### Data extract:
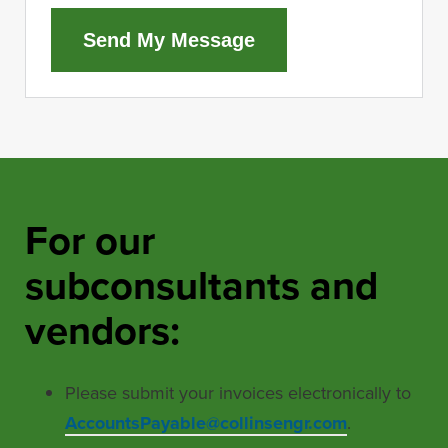
Send My Message
For our
subconsultants and
vendors:
Please submit your invoices electronically to
AccountsPayable@collinsengr.com
.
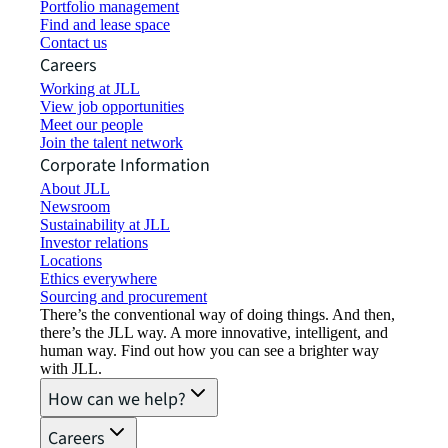
Portfolio management
Find and lease space
Contact us
Careers
Working at JLL
View job opportunities
Meet our people
Join the talent network
Corporate Information
About JLL
Newsroom
Sustainability at JLL
Investor relations
Locations
Ethics everywhere
Sourcing and procurement
There’s the conventional way of doing things. And then,
there’s the JLL way. A more innovative, intelligent, and
human way. Find out how you can see a brighter way
with JLL.
How can we help?
Careers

### Task details:
From the line with "human way. Find" to the last line of the material, give every line again exactly, and only those lines.

### Solution to this task:
human way. Find out how you can see a brighter way
with JLL.
How can we help?
Careers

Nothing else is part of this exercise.